Directions: If a line in the data below holds the word "целого", copy it.

Excerpts from a dataset:
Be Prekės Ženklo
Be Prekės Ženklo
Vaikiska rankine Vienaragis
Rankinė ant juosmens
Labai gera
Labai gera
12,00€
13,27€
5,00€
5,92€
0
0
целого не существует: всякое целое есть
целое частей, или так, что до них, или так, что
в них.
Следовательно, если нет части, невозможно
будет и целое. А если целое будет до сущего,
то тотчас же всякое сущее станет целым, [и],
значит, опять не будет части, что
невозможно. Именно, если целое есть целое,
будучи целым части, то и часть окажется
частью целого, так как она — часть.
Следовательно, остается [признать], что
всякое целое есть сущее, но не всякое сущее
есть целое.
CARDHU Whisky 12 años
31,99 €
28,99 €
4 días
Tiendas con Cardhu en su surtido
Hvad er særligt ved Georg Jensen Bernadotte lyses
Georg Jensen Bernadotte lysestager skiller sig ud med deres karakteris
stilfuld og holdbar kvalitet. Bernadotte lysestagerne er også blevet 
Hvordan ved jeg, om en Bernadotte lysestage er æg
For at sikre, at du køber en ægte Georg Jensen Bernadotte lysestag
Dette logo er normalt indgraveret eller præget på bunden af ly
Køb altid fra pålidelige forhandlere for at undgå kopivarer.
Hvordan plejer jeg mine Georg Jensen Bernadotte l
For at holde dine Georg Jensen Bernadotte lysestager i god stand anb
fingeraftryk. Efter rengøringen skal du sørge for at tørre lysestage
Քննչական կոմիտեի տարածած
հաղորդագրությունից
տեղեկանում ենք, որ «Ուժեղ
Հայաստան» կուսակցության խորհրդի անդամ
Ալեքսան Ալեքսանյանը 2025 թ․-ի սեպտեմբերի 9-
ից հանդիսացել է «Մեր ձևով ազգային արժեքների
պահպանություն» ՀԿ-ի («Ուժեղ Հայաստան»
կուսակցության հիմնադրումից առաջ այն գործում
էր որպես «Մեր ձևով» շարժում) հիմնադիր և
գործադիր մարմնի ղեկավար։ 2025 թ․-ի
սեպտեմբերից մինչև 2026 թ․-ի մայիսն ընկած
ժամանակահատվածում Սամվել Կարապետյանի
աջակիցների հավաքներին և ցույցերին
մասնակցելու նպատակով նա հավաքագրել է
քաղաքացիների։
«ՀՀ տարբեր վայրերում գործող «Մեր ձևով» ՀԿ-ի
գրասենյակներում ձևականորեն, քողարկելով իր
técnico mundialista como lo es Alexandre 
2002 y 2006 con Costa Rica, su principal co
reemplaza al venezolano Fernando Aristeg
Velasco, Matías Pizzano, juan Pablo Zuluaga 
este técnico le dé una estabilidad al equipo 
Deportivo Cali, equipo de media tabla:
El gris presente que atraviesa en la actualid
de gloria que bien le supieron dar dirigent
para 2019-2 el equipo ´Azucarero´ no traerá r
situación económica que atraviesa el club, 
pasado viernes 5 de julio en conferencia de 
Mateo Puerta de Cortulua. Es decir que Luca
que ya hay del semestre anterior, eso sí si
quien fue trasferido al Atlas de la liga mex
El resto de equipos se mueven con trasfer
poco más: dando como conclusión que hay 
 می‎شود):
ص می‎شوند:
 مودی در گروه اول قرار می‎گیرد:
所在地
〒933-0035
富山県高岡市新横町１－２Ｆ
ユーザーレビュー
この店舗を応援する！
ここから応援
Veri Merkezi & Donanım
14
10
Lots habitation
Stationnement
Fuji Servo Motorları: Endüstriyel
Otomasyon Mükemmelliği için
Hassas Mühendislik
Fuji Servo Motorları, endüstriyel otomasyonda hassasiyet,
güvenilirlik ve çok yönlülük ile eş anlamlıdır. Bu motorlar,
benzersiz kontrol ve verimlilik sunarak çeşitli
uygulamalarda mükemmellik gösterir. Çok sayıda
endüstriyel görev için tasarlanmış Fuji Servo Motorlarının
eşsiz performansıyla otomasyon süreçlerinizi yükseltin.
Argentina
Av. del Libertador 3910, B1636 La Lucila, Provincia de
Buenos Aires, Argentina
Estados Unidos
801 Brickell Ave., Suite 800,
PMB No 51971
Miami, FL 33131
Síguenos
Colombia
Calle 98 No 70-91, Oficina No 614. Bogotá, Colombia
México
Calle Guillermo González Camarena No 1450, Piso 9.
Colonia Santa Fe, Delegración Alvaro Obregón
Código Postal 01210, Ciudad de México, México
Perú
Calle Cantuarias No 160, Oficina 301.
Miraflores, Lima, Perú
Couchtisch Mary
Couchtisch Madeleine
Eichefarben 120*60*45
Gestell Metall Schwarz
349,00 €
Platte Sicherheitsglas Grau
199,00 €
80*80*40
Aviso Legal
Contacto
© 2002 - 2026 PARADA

Answer box:
целого не существует: всякое целое есть
частью целого, так как она — часть.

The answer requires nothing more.